Op het progymnasium te Venlo en op het gymnasium te Rolduc was George Russel een briljante leerling, vooral in de oude talen, maar tevens een uitblinker in sport en atletiek. Zijn gehele leven bleef hij deze voorliefdes, de Latijnse en Griekse auteurs en de gymnastiekbeoefening, trouw. Hij viel ook op als een roerig, ongemakkelijk knaapje met een uitgesproken rechtvaardigheidsgevoel en een grote mate van intellectuele en fysieke strijdlust.
Van 1912 tot 25 juni 1915 studeerde Russel rechten aan de Universiteit van Amsterdam, waar hij op 17 december 1918 cum laude promoveerde op De onderneming in het privaatrecht . Hij kreeg belangstelling voor het belastingrecht toen hij van 1915 tot 1918 ter vervanging van de militaire dienst tewerk was gesteld als adjunct-inspecteur der Directe Belastingen in Terneuzen. In 1918 werd hij door de Middelburgse rechtbank opgeroepen als inspecteur-deskundige te getuigen in een smokkelaffaire. Geheel onverwacht koos Russel de zijde van de verdachte. Hij bleek een geboren advocaat. De verdediging van de underdog tegen de overmachtige overheid werd vanaf dat ogenblik zijn roeping, de belastingwetenschap zijn werkterrein.

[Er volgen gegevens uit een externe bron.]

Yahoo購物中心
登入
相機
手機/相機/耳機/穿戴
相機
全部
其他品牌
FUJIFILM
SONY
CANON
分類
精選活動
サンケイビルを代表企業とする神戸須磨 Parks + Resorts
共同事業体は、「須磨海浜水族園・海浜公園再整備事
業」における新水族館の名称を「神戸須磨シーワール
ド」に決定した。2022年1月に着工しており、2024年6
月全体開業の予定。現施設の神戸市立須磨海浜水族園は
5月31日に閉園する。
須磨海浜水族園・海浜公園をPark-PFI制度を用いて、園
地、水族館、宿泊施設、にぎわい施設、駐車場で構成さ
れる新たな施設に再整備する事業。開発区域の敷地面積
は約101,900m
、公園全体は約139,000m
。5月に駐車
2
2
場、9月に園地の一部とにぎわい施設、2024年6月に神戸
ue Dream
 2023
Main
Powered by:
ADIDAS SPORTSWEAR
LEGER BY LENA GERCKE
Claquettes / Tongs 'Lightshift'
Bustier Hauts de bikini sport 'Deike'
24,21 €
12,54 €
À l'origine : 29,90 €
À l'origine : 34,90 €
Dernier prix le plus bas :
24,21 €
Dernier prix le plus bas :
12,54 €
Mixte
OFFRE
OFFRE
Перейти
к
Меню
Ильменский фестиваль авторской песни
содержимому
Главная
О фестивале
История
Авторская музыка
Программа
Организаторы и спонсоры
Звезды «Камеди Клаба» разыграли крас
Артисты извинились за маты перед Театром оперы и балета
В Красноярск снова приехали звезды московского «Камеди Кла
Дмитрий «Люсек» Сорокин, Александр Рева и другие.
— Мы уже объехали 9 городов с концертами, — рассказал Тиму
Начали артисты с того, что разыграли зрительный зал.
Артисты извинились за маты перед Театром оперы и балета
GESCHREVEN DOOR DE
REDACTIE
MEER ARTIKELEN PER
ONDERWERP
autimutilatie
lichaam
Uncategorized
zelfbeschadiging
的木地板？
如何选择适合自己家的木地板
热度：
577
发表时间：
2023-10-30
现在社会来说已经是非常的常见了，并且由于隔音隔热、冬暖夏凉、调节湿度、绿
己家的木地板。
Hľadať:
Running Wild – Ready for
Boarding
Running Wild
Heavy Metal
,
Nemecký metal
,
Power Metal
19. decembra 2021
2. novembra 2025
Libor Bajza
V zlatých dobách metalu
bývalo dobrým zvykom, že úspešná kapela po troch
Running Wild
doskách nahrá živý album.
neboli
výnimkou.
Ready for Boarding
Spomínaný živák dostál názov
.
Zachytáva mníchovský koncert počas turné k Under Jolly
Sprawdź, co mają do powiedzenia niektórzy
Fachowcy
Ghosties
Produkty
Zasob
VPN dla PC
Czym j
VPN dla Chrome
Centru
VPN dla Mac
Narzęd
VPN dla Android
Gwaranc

Vanaf 1919 tot 1938 was Russel verbonden aan het Amsterdamsch Trustee's Kantoor als chef van de afdeling Belastingadviezen; tegelijkertijd was hij als advocaat aan de balie ingeschreven. In 1938 vestigde hij zich zelfstandig. De hoofdstad bleef daarna zijn woonplaats. Met de benoeming in 1923 van de belastingjurist Russel als lector Romeins recht aan de zojuist geopende juridische faculteit der Roomsch-Katholieke Universiteit te Nijmegen was niet de juiste man op de juiste plaats gezet. Beter was het dan ook dat Russel hier in 1928 benoemd kon worden tot buitengewoon hoogleraar belastingrecht en belastingpolitiek. Als zodanig bezette hij de eerste leerstoel fiscaal recht aan een Nederlandse universiteit.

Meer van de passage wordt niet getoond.